Over and over Jess whispered his plea as Addie lay still in his arms. She’d been beaten violently. Even in the dark he could see the horrible evidence.

She’d been so angry with him when he was two hours late for dinner. And in his callous way, he’d made light of her fear for his safety. He’d been so thickheaded that it wasn’t until Addie was in horrible danger that he understood the need to guard, to protect, to hold someone to yourself against the dark.

Letting go of her hand was so unfathomable to him now, that he wondered if his heart would shatter if she were really gone.

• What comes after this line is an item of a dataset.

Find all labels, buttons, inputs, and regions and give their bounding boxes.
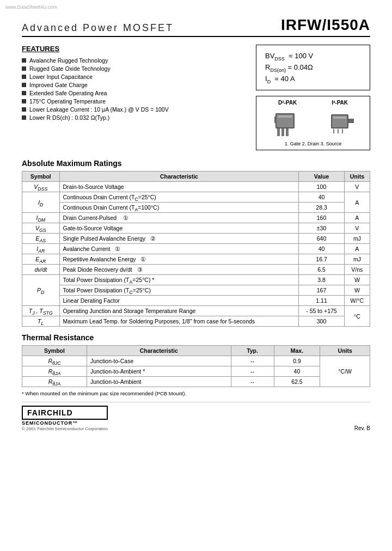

For the first time in his life, Jess understood courage. And it had nothing to do with running headlong into peril. It had everything to do with letting a precious love out of your sight. How would he ever have the courage to do that?

How had she?

His tears slowed as he murmured over and over in Addie’s ear. When he leaned back to look on her face, a tear rolled from beneath her lash and onto her cheek. Startled, he looked closer, and at that moment, his tear fell to join hers, and rolled across the fearsome bruise to the corner of her mouth.

Jess bent slowly and touched his lips to hers. In the same instant, Addie’s lips parted. As lightly as he knew how, Jess kissed her awake.

“J-hessss?”

Her eyelids fluttered weakly, and Jess choked back the huge stone of gratitude that welled in his throat.

“Yes. Addie. It’s me. It’s Jess. Open your eyes, sweetheart. You’re safe now.”

The horses had found their stride, and as they left the worst of the Gut behind, the ride smoothed out. Still, Ford drove them as fast as he dared, and every few seconds his head whipped to the right, trying to catch a glimpse of his daughter.

“She’s coming ’round, Ford!” Jess hollered, sending reassurance, and saw a flicker of relief before Ford’s head whipped back around.

But he’d been a second too late, and didn’t see disaster approaching. Just as the horses charged into the intersection, a three-wheeled contraption careened out of the side street and raced crazily toward them. In the same instant the horses shied, the boy pedaling the contraption looked up and saw that he was about to clobber into the precinct chief’s buggy, and that realization sent his face into a paroxysm of fear. His hands came up as if to ward off the devil, and his rickety contraption rocked crazily to the side, spilling him into the street.

He rolled, narrowly missing being crushed by the chief’s buggy wheel.

“Tad?”

Jess blinked as the near miss set his heart pumping hard. “Ford, stop, pull over!”

“What the hell?—” But Ford obeyed.

The moment the buggy lurched to a stop, Jess propped Addie gently in the corner of the seat. Her hand came to her forehead, and he kissed her cheek before leaping out of the carriage.

“Tad!” He hollered as he ran back toward the small figure just getting to his knees in the street. “Tad!”

The kid darted a glance as he began to scramble now. His feet scuffled hard, trying to get traction so he could run from what he knew to be danger.

“Tad, it’s me! Jess!” Jess scooped him up just as he got his footing and battled his flailing arms. “It’s me! Jess!”

Tad suddenly stopped flailing and slumped in Jess’s arms. “Jess? We got to...she’s back there...they hurt her...”

“Tad, Tad! Stop now, it’s all right. I got her.”

“Wh- what?”

“I got Addie. She’s right here. He swung around and threw Tad up into the buggy. “She’s right here, Tad. It’s all right now.”